Tech Moves: Brainbase Beefs Up C-Suite; Headspace Adds Former Quickbook Exec

Sam Blake

Sam primarily covers entertainment and media for dot.LA. Previously he was Marjorie Deane Fellow at The Economist, where he wrote for the business and finance sections of the print edition. He has also worked at the XPRIZE Foundation, U.S. Government Accountability Office, KCRW, and MLB Advanced Media (now Disney Streaming Services). He holds an MBA from UCLA Anderson, an MPP from UCLA Luskin and a BA in History from University of Michigan. Email him at samblake@dot.LA and find him on Twitter @hisamblake

Tech Moves: Brainbase Beefs Up C-Suite; Headspace Adds Former Quickbook Exec

Here are the latest updates on news affecting Los Angeles' startup and tech communities. Sign up for our newsletter and follow dot.LA on Twitter for more.

Today:

  • Rights Management Platform Brainbase Beefs Up C-Suite, Following $8M Raise
  • Former QuickBook Executive to Lead Headspace's International Operations as Global Audience Grows

    Headspace Adds Former QuickBook Executive as Global Audience Grows     

    Headspace makes meditation app free for the nation's 23 million unemployedShutterstock

    In the world of meditation, there is no time like the present. That's especially true for Santa Monica, Calif.-based Headspace.

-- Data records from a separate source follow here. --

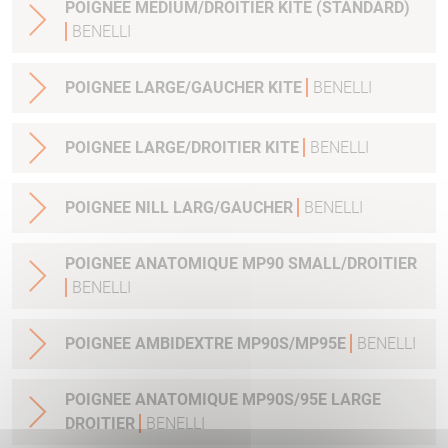
POIGNEE MEDIUM/DROITIER KITE (STANDARD)
BENELLI
POIGNEE LARGE/GAUCHER KITE
BENELLI
POIGNEE LARGE/DROITIER KITE
BENELLI
POIGNEE NILL LARG/GAUCHER
BENELLI
POIGNEE ANATOMIQUE MP90 SMALL/DROITIER
BENELLI
POIGNEE AMBIDEXTRE MP90S/MP95E
BENELLI
POIGNEE ANATOMIQUE MP90S/95E LARGE
DROITIER
BENELLI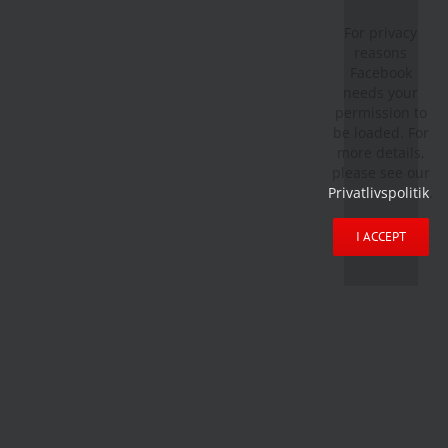
For privacy
reasons
Facebook
needs your
permission to
be loaded. For
more details,
please see our
Privatlivspolitik
.
I ACCEPT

    The mindfulness and meditation company, with more than 65 million users in 190 countries, has seen its consumer product's downloads double since March, which was the same month the World Health Organization declared the novel coronavirus a global pandemic.

    Headspace for Work, its corporate mental health offering, has also seen a 500% increase in interest, as companies like Tesco, Hewlett Packard Enterprises and Publicis signed on. Europe has become the fastest-growing region for such corporate partnerships worldwide.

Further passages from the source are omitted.